*** Begin section ***

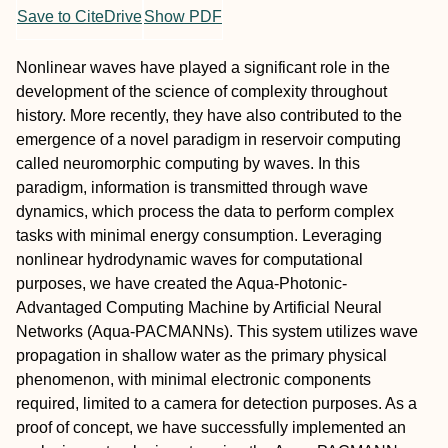
Save to CiteDrive
Show PDF
Nonlinear waves have played a significant role in the
development of the science of complexity throughout
history. More recently, they have also contributed to the
emergence of a novel paradigm in reservoir computing
called neuromorphic computing by waves. In this
paradigm, information is transmitted through wave
dynamics, which process the data to perform complex
tasks with minimal energy consumption. Leveraging
nonlinear hydrodynamic waves for computational
purposes, we have created the Aqua-Photonic-
Advantaged Computing Machine by Artificial Neural
Networks (Aqua-PACMANNs). This system utilizes wave
propagation in shallow water as the primary physical
phenomenon, with minimal electronic components
required, limited to a camera for detection purposes. As a
proof of concept, we have successfully implemented an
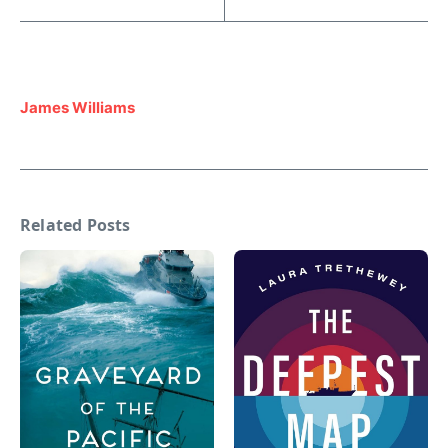
James Williams
Related Posts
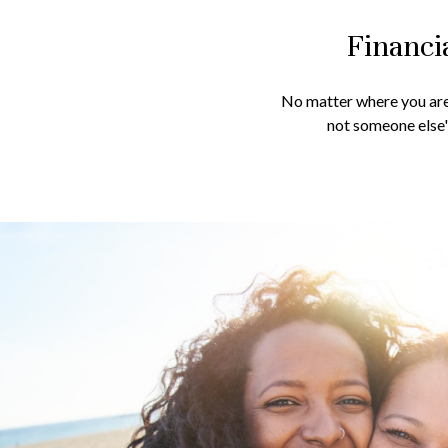
Financi
No matter where you are 
not someone else's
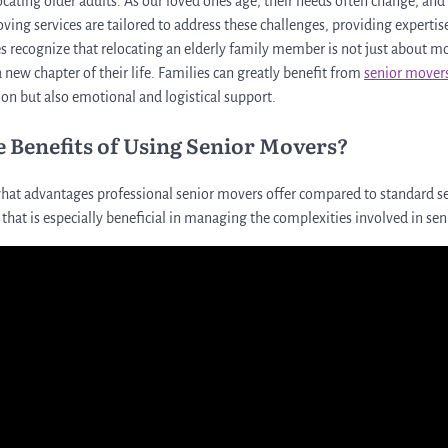
cating older adults. As our loved ones age, their needs often change, a
ving services are tailored to address these challenges, providing experti
es recognize that relocating an elderly family member is not just about 
 new chapter of their life. Families can greatly benefit from
senior mover
ion but also emotional and logistical support.
e Benefits of Using Senior Movers?
at advantages professional senior movers offer compared to standard se
e that is especially beneficial in managing the complexities involved in sen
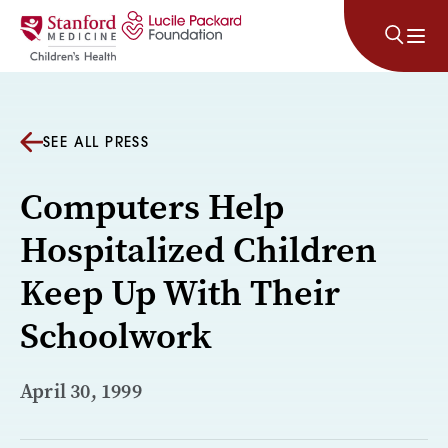
Skip to content
SEE ALL PRESS
Computers Help
Hospitalized Children
Keep Up With Their
Schoolwork
April 30, 1999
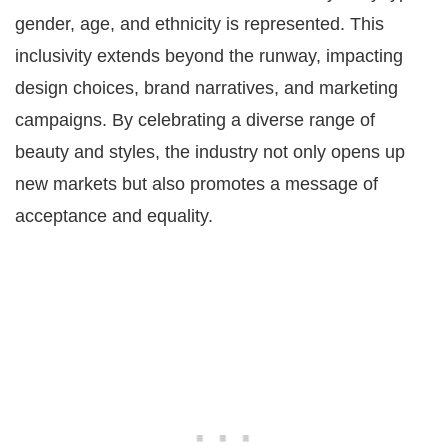
gender, age, and ethnicity is represented. This
inclusivity extends beyond the runway, impacting
design choices, brand narratives, and marketing
campaigns. By celebrating a diverse range of
beauty and styles, the industry not only opens up
new markets but also promotes a message of
acceptance and equality.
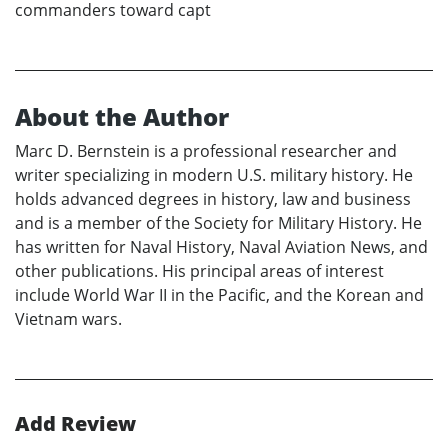
commanders toward capt
About the Author
Marc D. Bernstein is a professional researcher and
writer specializing in modern U.S. military history. He
holds advanced degrees in history, law and business
and is a member of the Society for Military History. He
has written for Naval History, Naval Aviation News, and
other publications. His principal areas of interest
include World War II in the Pacific, and the Korean and
Vietnam wars.
Add Review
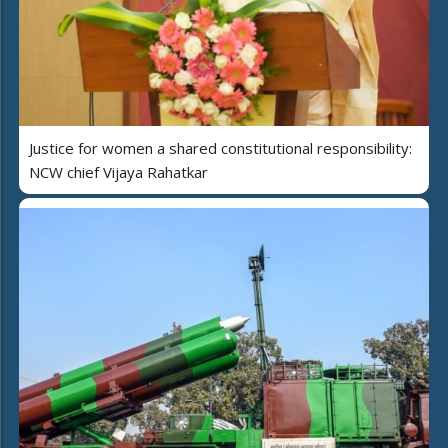
Justice for women a shared constitutional responsibility:
NCW chief Vijaya Rahatkar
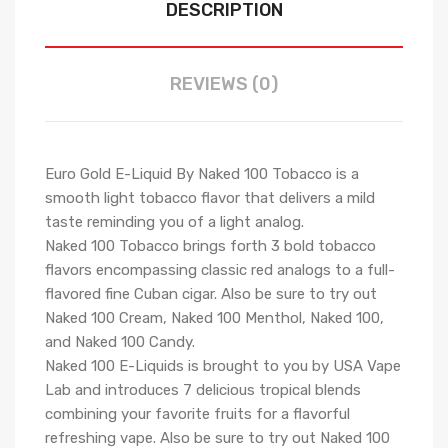
DESCRIPTION
REVIEWS (0)
Euro Gold E-Liquid By Naked 100 Tobacco is a
smooth light tobacco flavor that delivers a mild
taste reminding you of a light analog.
Naked 100 Tobacco brings forth 3 bold tobacco
flavors encompassing classic red analogs to a full-
flavored fine Cuban cigar. Also be sure to try out
Naked 100 Cream, Naked 100 Menthol, Naked 100,
and Naked 100 Candy.
Naked 100 E-Liquids is brought to you by USA Vape
Lab and introduces 7 delicious tropical blends
combining your favorite fruits for a flavorful
refreshing vape. Also be sure to try out Naked 100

*** End section ***

To do → Your response should reproduce the entire listing verbatim, minus the pictures.

Final answer →
Save to CiteDrive
Show PDF
Nonlinear waves have played a significant role in the
development of the science of complexity throughout
history. More recently, they have also contributed to the
emergence of a novel paradigm in reservoir computing
called neuromorphic computing by waves. In this
paradigm, information is transmitted through wave
dynamics, which process the data to perform complex
tasks with minimal energy consumption. Leveraging
nonlinear hydrodynamic waves for computational
purposes, we have created the Aqua-Photonic-
Advantaged Computing Machine by Artificial Neural
Networks (Aqua-PACMANNs). This system utilizes wave
propagation in shallow water as the primary physical
phenomenon, with minimal electronic components
required, limited to a camera for detection purposes. As a
proof of concept, we have successfully implemented an
James Williams
Related Posts
Financi
No matter where you are 
not someone else's
cating older adults. As our loved ones age, their needs often change, a
ving services are tailored to address these challenges, providing experti
es recognize that relocating an elderly family member is not just about 
 new chapter of their life. Families can greatly benefit from
senior mover
ion but also emotional and logistical support.
e Benefits of Using Senior Movers?
at advantages professional senior movers offer compared to standard se
e that is especially beneficial in managing the complexities involved in sen
Skip to content
SEE ALL PRESS
Computers Help
Hospitalized Children
Keep Up With Their
Schoolwork
April 30, 1999
gender, age, and ethnicity is represented. This
inclusivity extends beyond the runway, impacting
design choices, brand narratives, and marketing
campaigns. By celebrating a diverse range of
beauty and styles, the industry not only opens up
new markets but also promotes a message of
acceptance and equality.
commanders toward capt
About the Author
Marc D. Bernstein is a professional researcher and
writer specializing in modern U.S. military history. He
holds advanced degrees in history, law and business
and is a member of the Society for Military History. He
has written for Naval History, Naval Aviation News, and
other publications. His principal areas of interest
include World War II in the Pacific, and the Korean and
Vietnam wars.
Add Review
Justice for women a shared constitutional responsibility:
NCW chief Vijaya Rahatkar
DESCRIPTION
REVIEWS (0)
Euro Gold E-Liquid By Naked 100 Tobacco is a
smooth light tobacco flavor that delivers a mild
taste reminding you of a light analog.
Naked 100 Tobacco brings forth 3 bold tobacco
flavors encompassing classic red analogs to a full-
flavored fine Cuban cigar. Also be sure to try out
Naked 100 Cream, Naked 100 Menthol, Naked 100,
and Naked 100 Candy.
Naked 100 E-Liquids is brought to you by USA Vape
Lab and introduces 7 delicious tropical blends
combining your favorite fruits for a flavorful
refreshing vape. Also be sure to try out Naked 100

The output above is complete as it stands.